The Visit is about some kids who go to spend the weekend at grandma and grandpa’s house, only to be surprised when grandma and grandpa start acting strange. Turns out grandma and grandpa aren’t grandma and grandpa at all! They’re actually escapees from the local insane asylum!!! So guess what they do? Groan weirdly, run around, stand in place, staring for hours, and play with human shit. They’re not haunted or possessed, they’re just freakin nuts!! Give me a fucking break dude. Did your kid hear this urban legend on the playground?
Split is more complex, but no better. It’s about a dude with dissociative identity disorder, burdened by 23 wholly different personalities, one of whom kidnaps some teenage girls. [CW: spoilers for Split contain references to self-harm and abuse] Ultimately, a secret 24th personality, The Beast, is revealed, which literally gives him superhuman strength and damage resistance properties like he’s fucking Wolverine.

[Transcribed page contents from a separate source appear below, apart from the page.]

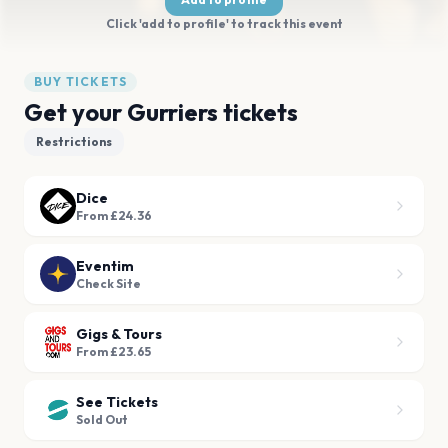
Click 'add to profile' to track this event
BUY TICKETS
Get your Gurriers tickets
Restrictions
Dice
From £24.36
Eventim
Check Site
Gigs & Tours
From £23.65
See Tickets
Sold Out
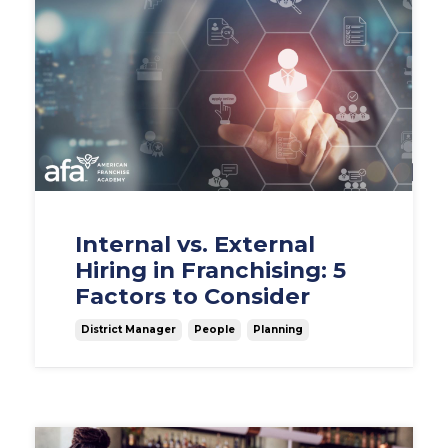
Internal vs. External
Hiring in Franchising: 5
Factors to Consider
District Manager
People
Planning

When the Final Girl escapes, The Beast discovers that she has many cutting scars, a result of her sexual trauma at the hands of her uncle. He deems her effectively superior for her suffering (like him - he was also traumatized by trusted adults in his youth), allowing her to leave.
So whereas The Visit is about how mental illness is super scary, this one feels like a knee-jerk first attempt at wokeness: maybe trauma actually makes us stronger? Again, give me a fucking break.
Shyamalan is great at making movies that are impressive and thrilling to witness, but the aftertaste is almost always just revolting.